Records for the exercise =
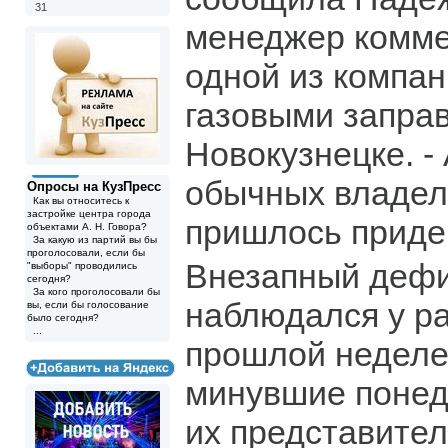
31
менеджер комме
одной из компа
газовыми запра
Новокузнецке. - 
обычных владель
Опросы на КузПресс
Как вы относитесь к
застройке центра города
пришлось приде
объектами А. Н. Говора?
За какую из партий вы бы
проголосовали, если бы
Внезапный дефи
"выборы" проводились
сегодня?
За кого проголосовали бы
наблюдался у р
вы, если бы голосование
было сегодня?
...
прошлой неделе,
минувшие понеде
их представите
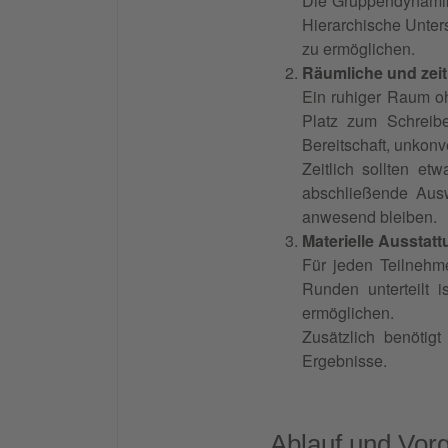
Die Gruppendynamik s
Hierarchische Unter
zu ermöglichen.
Räumliche und zei
Ein ruhiger Raum oh
Platz zum Schreibe
Bereitschaft, unkonv
Zeitlich sollten et
abschließende Ausw
anwesend bleiben.
Materielle Ausstat
Für jeden Teilnehme
Runden unterteilt i
ermöglichen.
Zusätzlich benötig
Ergebnisse.
Ablauf und Vor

Task directions = Each line from the one containing "anwesend bleiben." through the end of the material must be output exactly, and no other line.

The completed task =
anwesend bleiben.
Materielle Ausstat
Für jeden Teilnehme
Runden unterteilt i
ermöglichen.
Zusätzlich benötig
Ergebnisse.
Ablauf und Vor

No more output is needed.